El pasado 24, en una conversación de sobremesa, mi hijo de 17 años me acusó de ser monárquico, algo que sorprendió incluso más al resto de mis familiares presentes que a mí mismo. Con un par de años más que mi hijo, me paseaba con un pin con la bandera republicana prendido en la camisa. La mayoría de mis compañeros de curso se consideraban también republicanos. De hecho, no recuerdo haber conocido a nadie de mi generación que se declarara abiertamente monárquico. Ser monárquico en España sigue todavía hoy siendo algo bastante exótico, quizá porque los españoles nos definimos más por nuestras aversiones que por nuestros aprecios. En España hay más antimonárquicos y antirrepublicanos que monárquicos o republicanos.

El pasado mes de septiembre, coincidiendo con el escándalo de la salida de España de Juan Carlos I, La Sexta –el reverso izquierdista de Atresmedia- hizo públicos los datos de un sondeo de emergencia, en el que el 43 por ciento de los españoles se pronunciaban a favor de la república, frente a un 34 por ciento que apoyaban la monarquía. Dos meses y medio después, otro sondeo realizado por la misma cadena plantea que la monarquía sería la opción preferida por los españoles en el caso de que la institución fuera sometida a referéndum, con un 54 por ciento de apoyos, frente un 33 por ciento a favor de la república. El sondeo no es para tirar voladores: Felipe VI aprueba por los pelos, con un 5,2, y su padre sigue sin llegar a un tres de nota media. La mayor parte de los sondeos van por ahí: Metroscopia mantiene que la popularidad del rey entre los españoles se sitúa en un 74 por ciento, que un 58 considera que Felipe VI no esta afectado por los escándalos de su padre, y un 52 por ciento entiende que las decisiones adoptadas por la Zarzuela respecto a Juan Carlos son las adecuadas.

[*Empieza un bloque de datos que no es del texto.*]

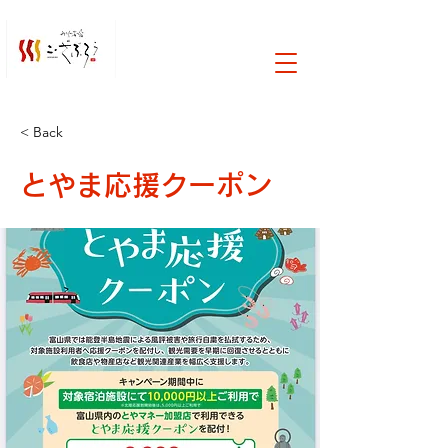
< Back
とやま応援クーポン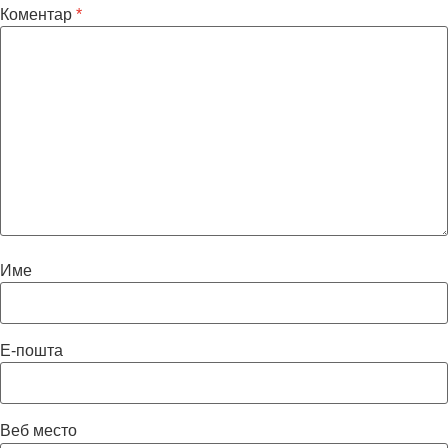
Коментар
*
Име
Е-пошта
Веб место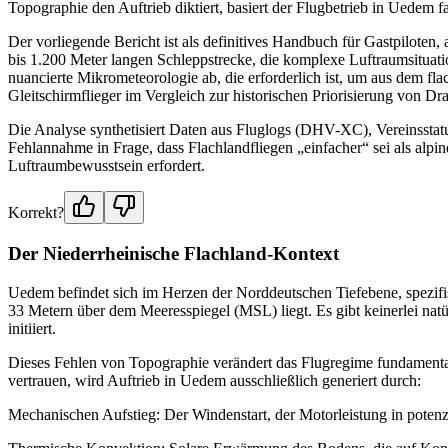
Topographie den Auftrieb diktiert, basiert der Flugbetrieb in Uedem 
Der vorliegende Bericht ist als definitives Handbuch für Gastpiloten, 
bis 1.200 Meter langen Schleppstrecke, die komplexe Luftraumsitu
nuancierte Mikrometeorologie ab, die erforderlich ist, um aus dem fl
Gleitschirmflieger im Vergleich zur historischen Priorisierung von Dr
Die Analyse synthetisiert Daten aus Fluglogs (DHV-XC), Vereinsstatuten
Fehlannahme in Frage, dass Flachlandfliegen „einfacher“ sei als alp
Luftraumbewusstsein erfordert.
Korrekt?
Der Niederrheinische Flachland-Kontext
Uedem befindet sich im Herzen der Norddeutschen Tiefebene, spezifis
33 Metern über dem Meeresspiegel (MSL) liegt. Es gibt keinerlei nat
initiiert.
Dieses Fehlen von Topographie verändert das Flugregime fundamenta
vertrauen, wird Auftrieb in Uedem ausschließlich generiert durch:
Mechanischen Aufstieg: Der Windenstart, der Motorleistung in potenzi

Pero al margen de lo que puedan reflejar los estudios demoscópicos, probablemente más cercanos a la realidad del sentir ciudadano que las interpretaciones políticas o mediáticas, somos un país bastante estrambótico y extremoso. El discurso de Navidad de Felipe VI ha sido criticado por Unidas Podemos y los independentistas, básicamente porque consideran que el rey debería haber sido más crítico con su padre, al que sólo se refirió con una cuidada frase en la que hablaba de la necesidad de sostener el compromiso ético por encima incluso de las relaciones familiares. No sé exactamente que habrían aplaudido Podemos y los indepes, pero es probable que los primeros sólo festejarían al jefe del Estado si decide autoinmolarse, y que los segundos estarían encantados de proponerle como rey de una Commonwealt de Pueblos Hispanos, pero solo si Felipe VI acepta la segregación de la república catalana.

En este juego de sinsentidos que es hoy la política española, lo extraño no debiera ser que el rey no acepte ni la fragmentación del país ni su suicidio como monarca, sino que la mitad del Gobierno defienda abiertamente la república, mientras sus líderes, portavoces, ministros y ministras, censuran al jefe del Estado y declaran que tiene los días contados. Pero mientras Podemos disimula su incapacidad para el Gobierno con censuras y críticas a Felipe VI, hay una pregunta que conviene hacerse, y tiene que ver con la voluntad de concordia: me resulta difícil imaginar a un futuro presidente de la República participando en un acto de homenaje y recuerdo del papel histórico de Juan Carlos el 23-F, por ejemplo. Sin embargo, no me sorprendió nada ver hace unos días al rey en un acto de la Biblioteca Nacional en honor de Manuel Azaña. Y no creo que eso tenga mucho que ver con ser monárquico o no serlo.